** Stored data follows **

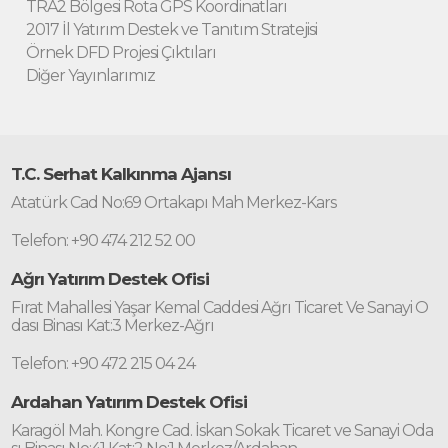
TRA2 Bölgesi Rota GPS Koordinatları
2017 İl Yatırım Destek ve Tanıtım Stratejisi
Örnek DFD Projesi Çıktıları
Diğer Yayınlarımız
T.C. Serhat Kalkınma Ajansı
Atatürk Cad No:69 Ortakapı Mah Merkez-Kars
Telefon: +90 474 212 52 00
Ağrı Yatırım Destek Ofisi
Fırat Mahallesi Yaşar Kemal Caddesi Ağrı Ticaret Ve Sanayi O
dası Binası Kat:3 Merkez-Ağrı
Telefon: +90 472 215 04 24
Ardahan Yatırım Destek Ofisi
Karagöl Mah. Kongre Cad. İskan Sokak Ticaret ve Sanayi Oda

** End of Stored data **

Problem description:
Keep every word of the lines above unchanged in the copy, and omit the pictures.

Solution to the problem:
TRA2 Bölgesi Rota GPS Koordinatları
2017 İl Yatırım Destek ve Tanıtım Stratejisi
Örnek DFD Projesi Çıktıları
Diğer Yayınlarımız
T.C. Serhat Kalkınma Ajansı
Atatürk Cad No:69 Ortakapı Mah Merkez-Kars
Telefon: +90 474 212 52 00
Ağrı Yatırım Destek Ofisi
Fırat Mahallesi Yaşar Kemal Caddesi Ağrı Ticaret Ve Sanayi O
dası Binası Kat:3 Merkez-Ağrı
Telefon: +90 472 215 04 24
Ardahan Yatırım Destek Ofisi
Karagöl Mah. Kongre Cad. İskan Sokak Ticaret ve Sanayi Oda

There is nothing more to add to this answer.